Photo: White House - P. Souza President Barack Obama during a press conference on the debt ceiling discussions at the White House, July 11, 2011
Photo: White House - P. Souza President Barack Obama during a press conference on the debt ceiling discussions at the White House, July 11, 2011

U.S. congressional leaders are scheduled to meet again with President Barack Obama Tuesday, with no signs of progress on a deal to reduce the deficit and raise the government’s borrowing limit.

Tuesday’s talks come three weeks before the August 2 deadline, when the U.S. Treasury Department says the country will run up against the $14.3 trillion legal limit on debt and be forced to default on some payments.

The president wants to work out a deal before the deadline to give Congress time to debate and pass the measure. He has promised daily meetings until a deal is made, but Obama’s Democratic Party and opposition Republicans still appear to be far from an agreement.

The president proposes a $4 trillion package of spending cuts and revenue increases, while the Republicans say they will not allow tax hikes and want to focus only on slashing government spending.

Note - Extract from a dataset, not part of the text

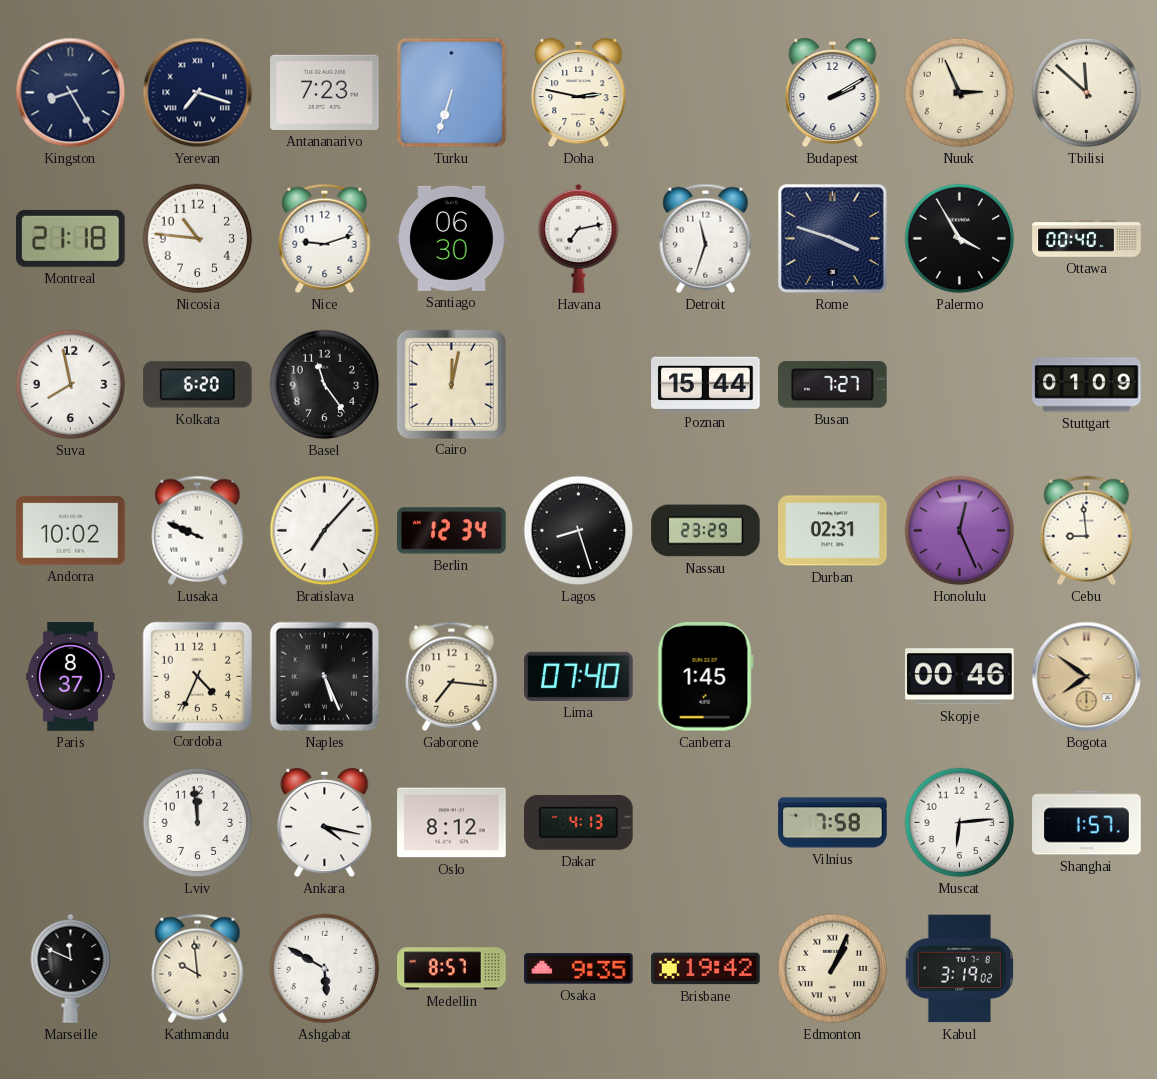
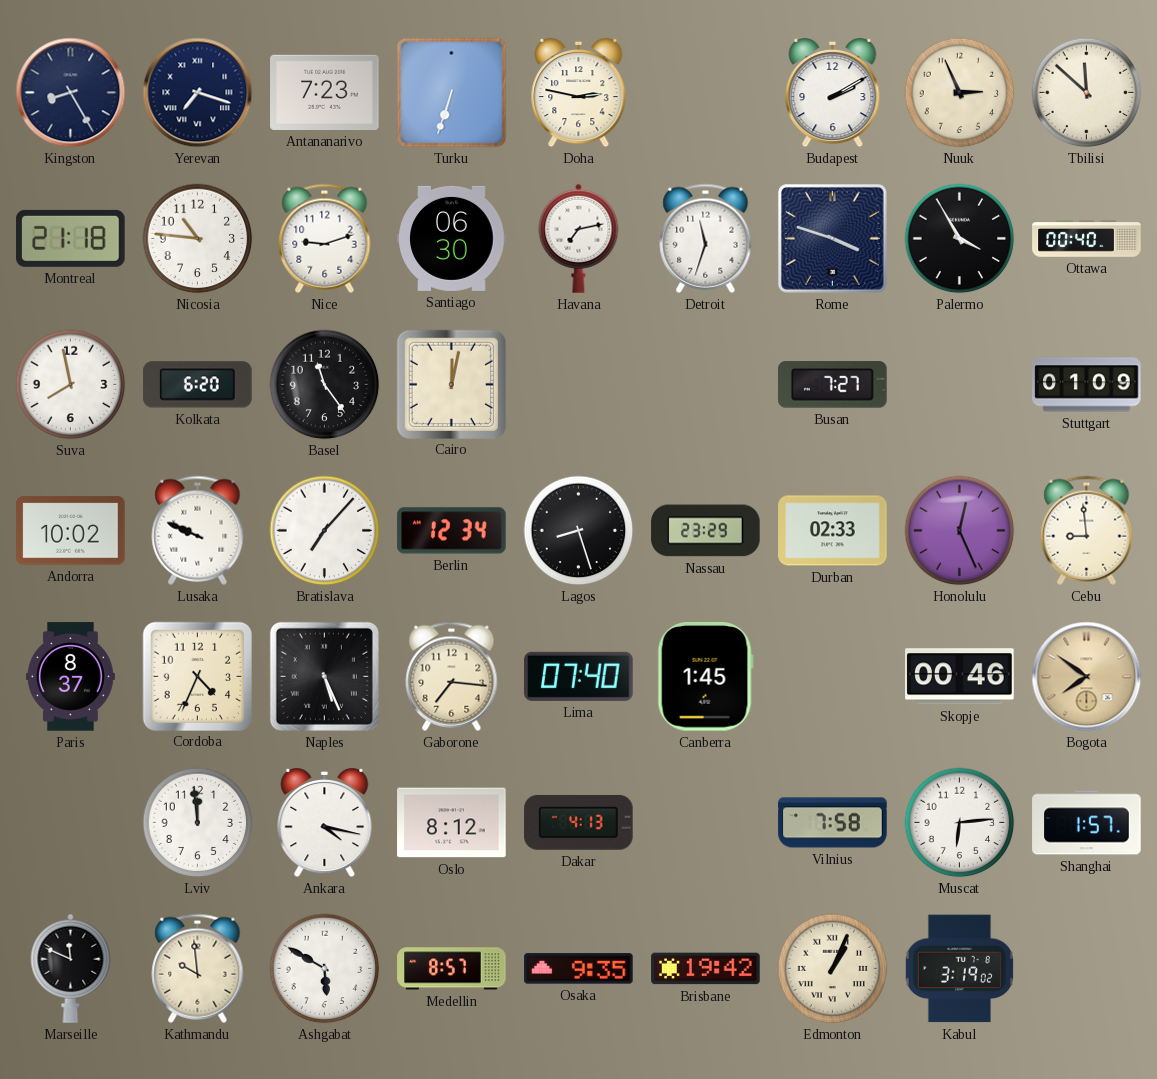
Poznan: 15:44 -> none
Durban: 02:31 -> 02:33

Obama said at a televised news conference Monday it is time to stop playing politics and make a deal. He said he will refuse to sign any temporary measures to resolve the debt crisis.

Democrats vs Republicans

House Speaker John Boehner of Ohio

Democrats strongly oppose cuts in popular social programs for the poor and elderly. They say increasing taxes on the wealthy and big corporations is essential because the government badly needs more revenue to close the budget gap.

Republicans say it makes no sense to raise taxes on the wealthy because they are the ones who can invest in the economy and create jobs. The speaker of the House of Representatives, Republican John Boehner, has said no deal can pass the House unless it rules out tax increases and cuts spending.

Treasury Secretary Timothy Geithner said Tuesday the two sides understand what it will take to make a deal and will come to an agreement.  He has warned previously that failing to raise the $14.3 trillion legal limit on what the government can borrow to pay its debts would be “catastrophic.”